Batch Normalization

 La normalización por lotes (también conocida como norma por lotes ) es un método que se utiliza para hacer que el entrenamiento de las redes neuronales artificiales sea más rápido y estable a través de la normalización de las entradas de las capas al volver a centrar y escalar. Fue propuesto por Sergey Ioffe y Christian Szegedy en 2015.

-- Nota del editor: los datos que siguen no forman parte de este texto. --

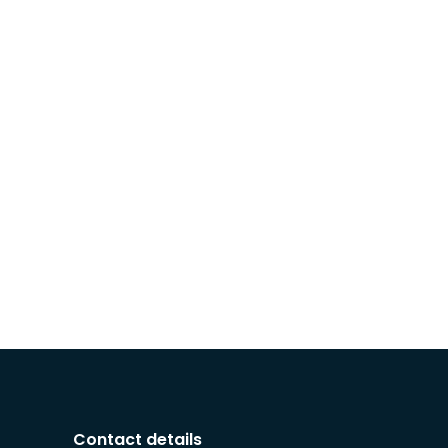
Contact details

Si bien el efecto de la normalización por lotes es evidente, las razones detrás de su efectividad siguen siendo objeto de debate. Se creía que puede mitigar el problema del cambio de covariable interno , donde la inicialización de parámetros y los cambios en la distribución de las entradas de cada capa afectan la tasa de aprendizaje de la red.  Recientemente, algunos académicos han argumentado que la normalización por lotes no reduce el cambio de covariable interno, sino que suaviza la función objetivo , lo que a su vez mejora el rendimiento. Sin embargo, en la inicialización, la normalización por lotes de hecho induce una explosión de gradiente severa en las redes profundas, que solo se alivia con las conexiones de omisión en las redes residuales. Otros sostienen que la normalización por lotes logra el desacoplamiento de la dirección de la longitud y, por lo tanto, acelera las redes neuronales .  Más recientemente, se ha introducido una técnica de recorte de gradiente de normalización y un ajuste inteligente de hiperparámetros en Redes sin normalizador, las llamadas "Redes NF", que mitiga la necesidad de normalización por lotes.